- [Task objective] Word for word, repeat the data that follows. Do not include the pictures.

- [Data for the task]
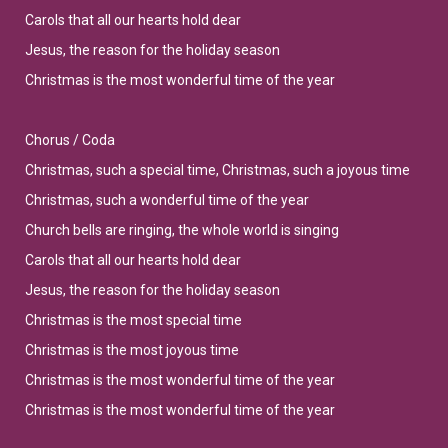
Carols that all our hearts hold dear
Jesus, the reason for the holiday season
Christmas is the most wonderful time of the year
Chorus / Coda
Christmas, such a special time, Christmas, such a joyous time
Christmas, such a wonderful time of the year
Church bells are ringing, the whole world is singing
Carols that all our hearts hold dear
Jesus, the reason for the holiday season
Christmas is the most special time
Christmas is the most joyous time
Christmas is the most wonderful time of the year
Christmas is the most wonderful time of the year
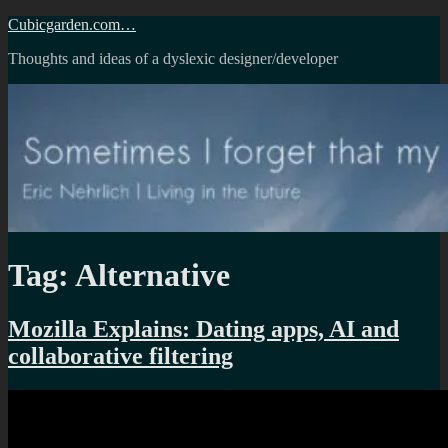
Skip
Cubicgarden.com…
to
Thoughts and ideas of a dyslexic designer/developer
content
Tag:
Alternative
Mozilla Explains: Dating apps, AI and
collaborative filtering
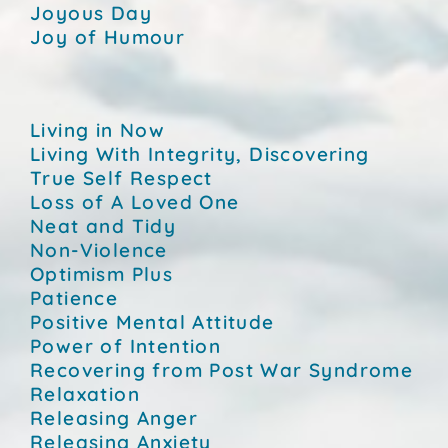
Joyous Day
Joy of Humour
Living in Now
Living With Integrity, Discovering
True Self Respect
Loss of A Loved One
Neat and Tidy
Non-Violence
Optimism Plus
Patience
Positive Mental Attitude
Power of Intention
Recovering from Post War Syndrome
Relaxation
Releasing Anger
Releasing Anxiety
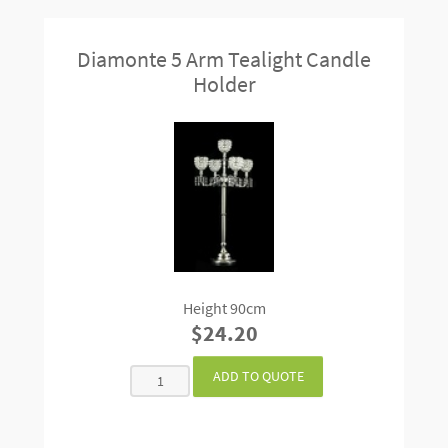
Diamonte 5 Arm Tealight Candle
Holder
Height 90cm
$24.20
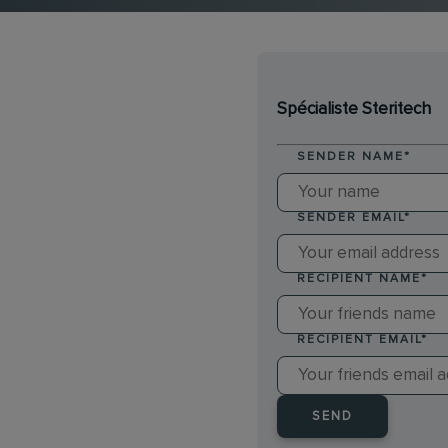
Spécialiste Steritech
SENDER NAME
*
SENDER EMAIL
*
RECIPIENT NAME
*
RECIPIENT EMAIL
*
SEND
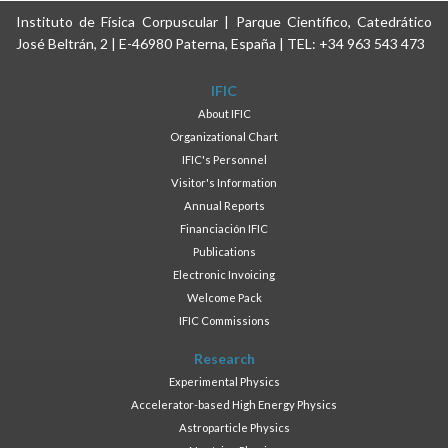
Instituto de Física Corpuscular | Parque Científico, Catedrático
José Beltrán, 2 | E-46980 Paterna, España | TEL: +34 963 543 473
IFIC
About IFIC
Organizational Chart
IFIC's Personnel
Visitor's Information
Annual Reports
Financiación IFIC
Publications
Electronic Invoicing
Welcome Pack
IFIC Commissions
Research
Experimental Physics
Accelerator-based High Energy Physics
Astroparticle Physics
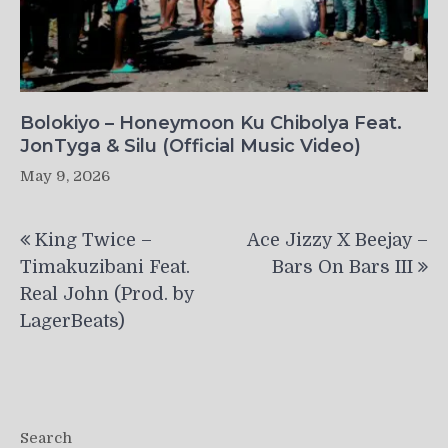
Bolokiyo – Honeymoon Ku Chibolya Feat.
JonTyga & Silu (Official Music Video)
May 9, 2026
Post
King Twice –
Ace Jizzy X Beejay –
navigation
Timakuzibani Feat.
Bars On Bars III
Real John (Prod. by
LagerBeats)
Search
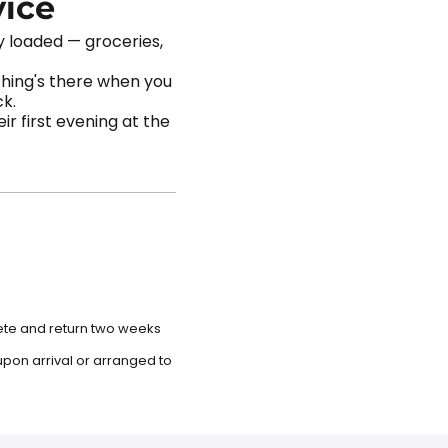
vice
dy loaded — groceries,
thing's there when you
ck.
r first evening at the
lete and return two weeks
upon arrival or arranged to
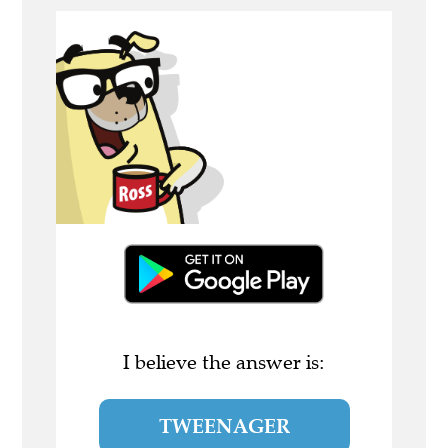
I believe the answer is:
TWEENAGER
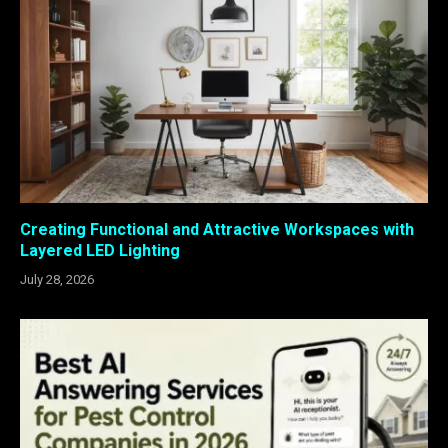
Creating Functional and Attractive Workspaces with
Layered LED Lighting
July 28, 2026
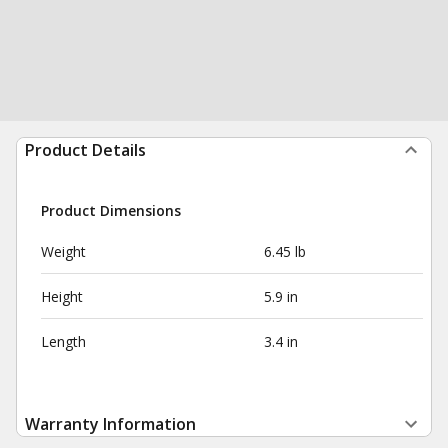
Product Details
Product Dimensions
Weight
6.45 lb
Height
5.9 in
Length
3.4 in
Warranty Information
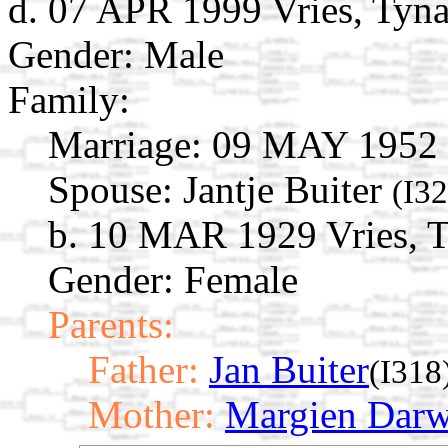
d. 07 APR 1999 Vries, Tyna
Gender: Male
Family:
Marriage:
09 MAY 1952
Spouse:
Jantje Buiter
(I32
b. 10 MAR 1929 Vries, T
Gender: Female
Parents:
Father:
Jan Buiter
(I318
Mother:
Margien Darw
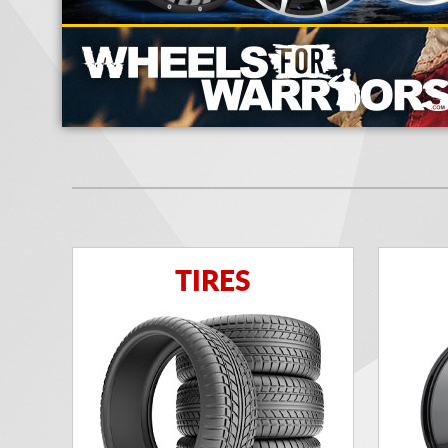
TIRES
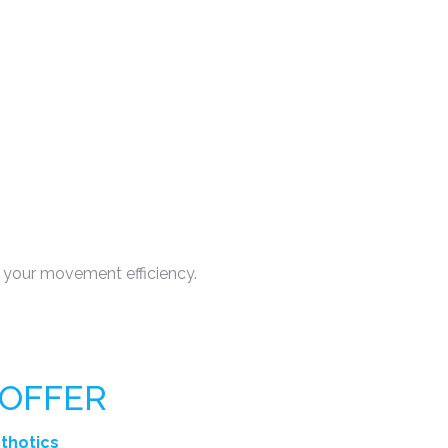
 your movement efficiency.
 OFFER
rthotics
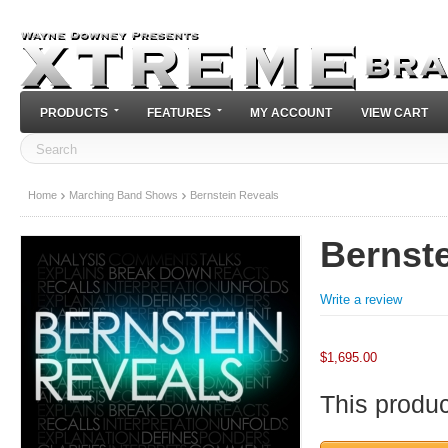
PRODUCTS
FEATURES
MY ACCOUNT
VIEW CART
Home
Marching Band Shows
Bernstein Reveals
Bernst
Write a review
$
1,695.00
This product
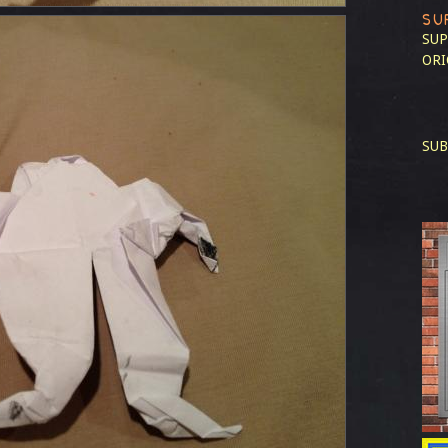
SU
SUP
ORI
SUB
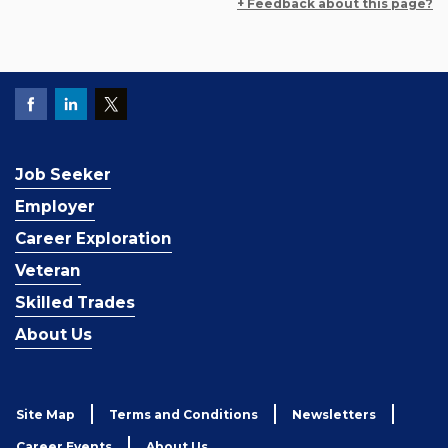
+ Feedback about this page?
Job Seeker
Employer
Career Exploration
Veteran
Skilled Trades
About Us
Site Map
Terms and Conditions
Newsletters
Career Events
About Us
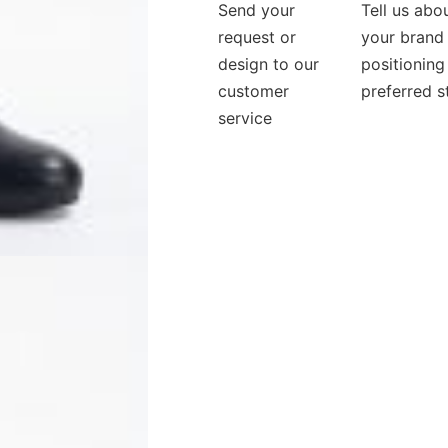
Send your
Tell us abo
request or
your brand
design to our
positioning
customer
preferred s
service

- [Expected answer]
Carols that all our hearts hold dear
Jesus, the reason for the holiday season
Christmas is the most wonderful time of the year
Chorus / Coda
Christmas, such a special time, Christmas, such a joyous time
Christmas, such a wonderful time of the year
Church bells are ringing, the whole world is singing
Carols that all our hearts hold dear
Jesus, the reason for the holiday season
Christmas is the most special time
Christmas is the most joyous time
Christmas is the most wonderful time of the year
Christmas is the most wonderful time of the year
Skip
Cubicgarden.com…
to
Thoughts and ideas of a dyslexic designer/developer
content
Tag:
Alternative
Mozilla Explains: Dating apps, AI and
collaborative filtering
Joyous Day
Joy of Humour
Living in Now
Living With Integrity, Discovering
True Self Respect
Loss of A Loved One
Neat and Tidy
Non-Violence
Optimism Plus
Patience
Positive Mental Attitude
Power of Intention
Recovering from Post War Syndrome
Relaxation
Releasing Anger
Releasing Anxiety
Diamonte 5 Arm Tealight Candle
Holder
Height 90cm
$24.20
Spécialiste Steritech
SENDER NAME
*
SENDER EMAIL
*
RECIPIENT NAME
*
RECIPIENT EMAIL
*
SEND
Instituto de Física Corpuscular | Parque Científico, Catedrático
José Beltrán, 2 | E-46980 Paterna, España | TEL: +34 963 543 473
IFIC
About IFIC
Organizational Chart
IFIC's Personnel
Visitor's Information
Annual Reports
Financiación IFIC
Publications
Electronic Invoicing
Welcome Pack
IFIC Commissions
Research
Experimental Physics
Accelerator-based High Energy Physics
Astroparticle Physics
Bolokiyo – Honeymoon Ku Chibolya Feat.
JonTyga & Silu (Official Music Video)
May 9, 2026
Post
King Twice –
Ace Jizzy X Beejay –
navigation
Timakuzibani Feat.
Bars On Bars III
Real John (Prod. by
LagerBeats)
Search
vice
dy loaded — groceries,
thing's there when you
ck.
r first evening at the
lete and return two weeks
upon arrival or arranged to
I believe the answer is:
TWEENAGER
Creating Functional and Attractive Workspaces with
Layered LED Lighting
July 28, 2026
Product Details
Product Dimensions
Weight
6.45 lb
Height
5.9 in
Length
3.4 in
Warranty Information
d. 07 APR 1999 Vries, Tyna
Gender: Male
Family:
Marriage:
09 MAY 1952
Spouse:
Jantje Buiter
(I32
b. 10 MAR 1929 Vries, T
Gender: Female
Parents:
Father:
Jan Buiter
(I318
Mother:
Margien Darw
TIRES
 your movement efficiency.
 OFFER
rthotics
PRODUCTS
FEATURES
MY ACCOUNT
VIEW CART
Home
Marching Band Shows
Bernstein Reveals
Bernst
Write a review
$
1,695.00
This product
SU
SUP
ORI
SUB
+ Feedback about this page?
Job Seeker
Employer
Career Exploration
Veteran
Skilled Trades
About Us
Site Map
Terms and Conditions
Newsletters
Career Events
About Us
Send your
Tell us abo
request or
your brand
design to our
positioning
customer
preferred s
service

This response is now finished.